However, training predictive models to accurately infer disease risks typically requires longitudinal information, which is often scarce or absent in many clinical and molecular datasets.
In a recent study published in Genome Research, PioneerCampus PI Paolo Casale at Helmholtz Munich, in collaboration with the Technical University of Munich and the Friedrich-Alexander-Universität, have now developed a novel framework called PRiMeR (Predictive Risk modelling using Mendelian Randomization), which can improve disease risk prediction without the need for longitudinal data. The authors show that the model can be trained by aligning the genetic effects on the predictions with those on the disease, thereby eliminating the need for longitudinal data for training.
"Our method leverages genetic data from healthy individuals to make accurate predictions about disease risk," says Paolo Casale. "By integrating genetic causal inference with machine learning, we offer a new perspective for disease prediction".
Unlike conventional methods, PRiMeR utilizes Mendelian randomization to train predictive models that indeed do not rely on longitudinal data. PRiMeR is the first to integrate methods that are typically used to assess the causality of risk factors on an outcome with ML to enable genetics-driven risk predictions. By basing disease-predicting models on a patient’s genetic background rather than longitudinal follow-up data, PRiMeR offers a unique perspective. In more detail, to train the model, PRiMeR leverages risk factors and genetic data from a healthy cohort, along with results from genome-wide association studies of diseases of interest.

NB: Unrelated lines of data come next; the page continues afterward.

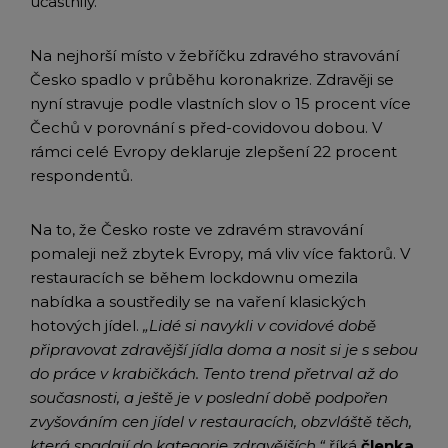
účastnily.
Na nejhorší místo v žebříčku zdravého stravování
Česko spadlo v průběhu koronakrize. Zdravěji se
nyní stravuje podle vlastních slov o 15 procent více
Čechů v porovnání s před-covidovou dobou. V
rámci celé Evropy deklaruje zlepšení 22 procent
respondentů.
Na to, že Česko roste ve zdravém stravování
pomaleji než zbytek Evropy, má vliv více faktorů. V
restauracích se během lockdownu omezila
nabídka a soustředily se na vaření klasických
hotových jídel.
„Lidé si navykli v covidové době
připravovat zdravější jídla doma a nosit si je s sebou
do práce v krabičkách. Tento trend přetrval až do
současnosti, a ještě je v poslední době podpořen
zvyšováním cen jídel v restauracích, obzvláště těch,
která spadají do kategorie zdravějších,“
říká
členka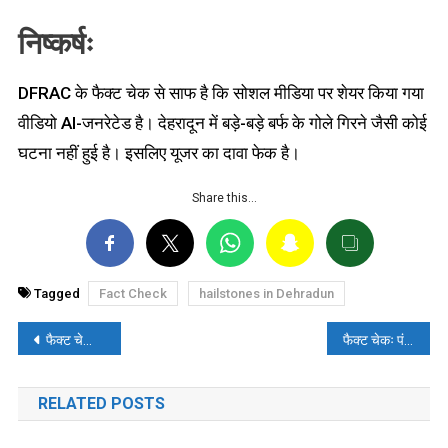
निष्कर्षः
DFRAC के फैक्ट चेक से साफ है कि सोशल मीडिया पर शेयर किया गया
वीडियो AI-जनरेटेड है। देहरादून में बड़े-बड़े बर्फ के गोले गिरने जैसी कोई
घटना नहीं हुई है। इसलिए यूजर का दावा फेक है।
Share this…
Tagged
Fact Check
hailstones in Dehradun
पोस्ट
फैक्ट चेकः स्क्रिप्टेड वीडियो के साथ लव जिहाद में हिन्दू युवती की प्रताड़ना का भ्रामक दावा किया गया
फैक्ट चेकः पंजाब के धार्मिक स्थल को ब्रह्मोस मिसाइल साइट क्षतिग्रस्त होने का बताकर फेक दावा किया गया
नेविगेशन
RELATED POSTS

The researchers validated PRiMeR to de novo predict the risk of developing diseases such as type 2 diabetes, Alzheimer's or Parkinson's disease. The results show that PRiMeR achieves remarkable accuracy and robustness that outperforms existing baseline models and strongly correlates with established clinical risks.
"PRiMeR has the potential to significantly advance biomarker discovery for personalized medicine," says Daniel Sens, PhD student in Casale’s Lab at Helmholtz Munich. "Our method is particularly useful in situations where longitudinal data is scarce, making it possible to identify biomarkers even in challenging settings."
Considering its long-term impact, PRiMeR shows great potential particularly for profiling diseases with relatively well-characterized genome-association datasets, including Alzheimer's and Parkinson's disease or bipolar disorder. Importantly, its application could further be extended and generalized towards underdiagnosed conditions such as ADHD, depression, or fatty liver disease, paving the way for better and earlier diagnosis and intervention. As such, PRiMeR enables biomarker discovery, even in cases where follow-up data are limited.